Free-runnery to, obok gier typu zredukuj(co-najmniej)trzy moje największe guilty pleasure, jeżeli chodzi o mobilne granie. Z jednej strony sklepy pękają w szwach od kolejnych kopii tych pomysłów, z drugiej — po każdym ich odpaleniu przepadam. W przypadku Ronina było identycznie — włączyłem, przebiegłem przez instruktaż o co w tej zabawie chodzi, a później udałem się na pole bitwy o jak najwyższy wynik.
Na czym polegają tego typu produkcje, prawdopodobnie wszyscy doskonale wiecie. To jedna z tych, w której nieustannie mkniemy ku prawej części ekranu. Do naszej dyspozycji dostaliśmy niewielką paletę komend, jednak zapewniam Was, że w zupełności nam one wystarczą, by stawić czoło tej przygodzie.

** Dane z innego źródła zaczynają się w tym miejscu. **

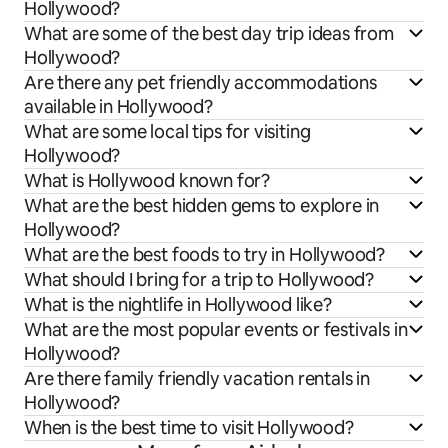
Hollywood?
What are some of the best day trip ideas from
Hollywood?
Are there any pet friendly accommodations
available in Hollywood?
What are some local tips for visiting
Hollywood?
What is Hollywood known for?
What are the best hidden gems to explore in
Hollywood?
What are the best foods to try in Hollywood?
What should I bring for a trip to Hollywood?
What is the nightlife in Hollywood like?
What are the most popular events or festivals in
Hollywood?
Are there family friendly vacation rentals in
Hollywood?
When is the best time to visit Hollywood?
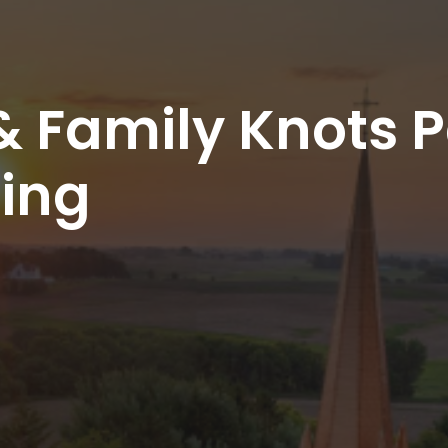
& Family Knots Pa
sing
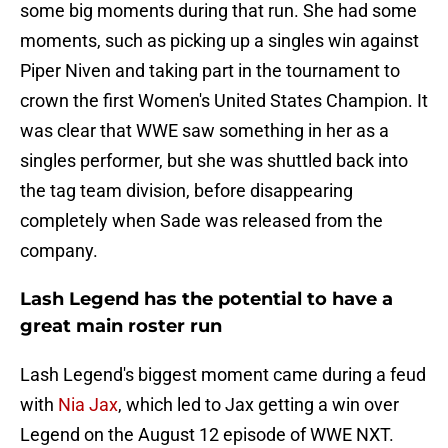
some big moments during that run. She had some
moments, such as picking up a singles win against
Piper Niven and taking part in the tournament to
crown the first Women's United States Champion. It
was clear that WWE saw something in her as a
singles performer, but she was shuttled back into
the tag team division, before disappearing
completely when Sade was released from the
company.
Lash Legend has the potential to have a
great main roster run
Lash Legend's biggest moment came during a feud
with
Nia Jax
, which led to Jax getting a win over
Legend on the August 12 episode of WWE NXT.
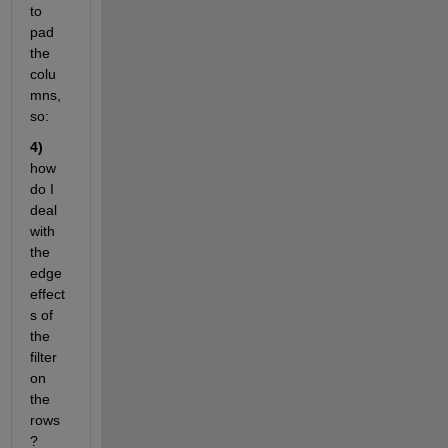
to 
pad 
the 
colu
mns, 
so: 
4) 
how 
do I 
deal 
with 
the 
edge 
effect
s of 
the 
filter 
on 
the 
rows
?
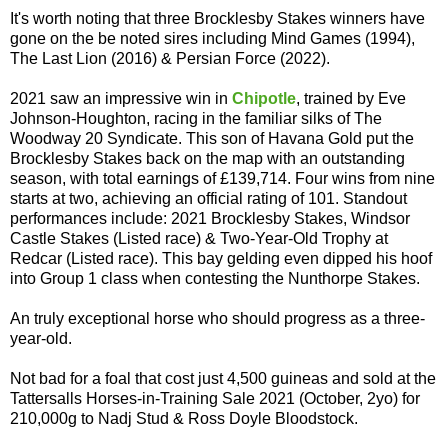
It's worth noting that three Brocklesby Stakes winners have
gone on the be noted sires including Mind Games (1994),
The Last Lion (2016) & Persian Force (2022).
2021 saw an impressive win in
Chipotle
, trained by Eve
Johnson-Houghton, racing in the familiar silks of The
Woodway 20 Syndicate. This son of Havana Gold put the
Brocklesby Stakes back on the map with an outstanding
season, with total earnings of £139,714. Four wins from nine
starts at two, achieving an official rating of 101. Standout
performances include: 2021 Brocklesby Stakes, Windsor
Castle Stakes (Listed race) & Two-Year-Old Trophy at
Redcar (Listed race). This bay gelding even dipped his hoof
into Group 1 class when contesting the Nunthorpe Stakes.
An truly exceptional horse who should progress as a three-
year-old.
Not bad for a foal that cost just 4,500 guineas and sold at the
Tattersalls Horses-in-Training Sale 2021 (October, 2yo) for
210,000g to Nadj Stud & Ross Doyle Bloodstock.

Nasz bohater, zgodnie z tradycją, biegnie automatycznie przed siebie. Ekran naszego urządzenia został podzielony na dwie połowy, z czego jedna obsługuje system gestów przesunięcia palcem (odpowiedzialne za efektowne wyskoki oraz wślizgi), druga cięcie naszą kataną, która pozwala utorować nam drogę z kroczących po niej przeciwników. Abyśmy przez przypadek nie znaleźli chwili na kombinowanie i nudę, autorzy sprytnie porozrzucali po planszach najróżniejszej maści znajdźki, po zebraniu odpowiedniej ilości których możemy wyzwolić drzemiącą w nas tajemniczą energię. Dzięki niej choć przez chwilę jesteśmy niepokonani i bez stresu, w dzikim szale, możemy zmierzać przed siebie.
Skoro są elementy do zbierania, to nie mogło także zabraknąć zaimplementowanego w grze sklepu. Obyło się jednak bez mikrotransakcji — za odpowiednio uzbierane punkty, możemy natomiast wykupić aż dziewięć świeżych mocy, które pomogą nam w pokonaniu kolejnych plansz.
Czym Ronin wyróżnia się na tle konkurencji? Myślę, że warto wspomnieć o orientalnych realiach, w których został osadzony. Poza tym gra wygląda i brzmi jak produkt na najwyższym poziomie. Zróżnicowani wrogowie — na każdego będziemy musieli udać się z inną taktyką, kilka kolorowych, znacznie różniących się od siebie designem, lokacji oraz ponadczasowa rozgrywka, której można mieć momentami przesyt, ale tak naprawdę nigdy się nie nudzi.
Ronin to jeden z tych tytułów, który w ostatnich dniach ląduje w moich dłoniach w każdej wolnej chwili. Jeżeli, podobnie jak ja, zaliczacie się do miłośników gatunku, to prawdopodobnie również dacie się porwać. Gra dostępna jest w AppStorze w wersji uniwersalnej, którą wyceniono na 0,89 euro.